_Aim of the exercise_: Would it be possible to quote, exactly and in full, the lines from the one with "can now not" through the end of the entries below?
*** Begin section ***
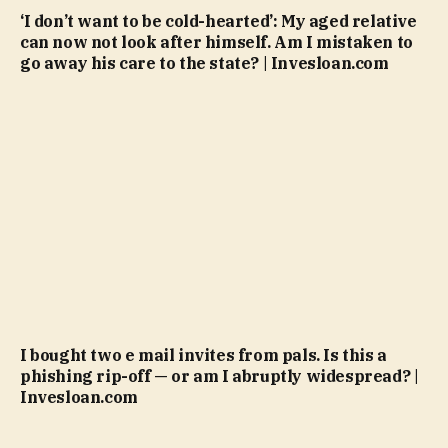
‘I don’t want to be cold-hearted’: My aged relative
can now not look after himself. Am I mistaken to
go away his care to the state? | Invesloan.com
I bought two e mail invites from pals. Is this a
phishing rip-off — or am I abruptly widespread? |
Invesloan.com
*** End section ***
_Answer section_:
can now not look after himself. Am I mistaken to
go away his care to the state? | Invesloan.com
I bought two e mail invites from pals. Is this a
phishing rip-off — or am I abruptly widespread? |
Invesloan.com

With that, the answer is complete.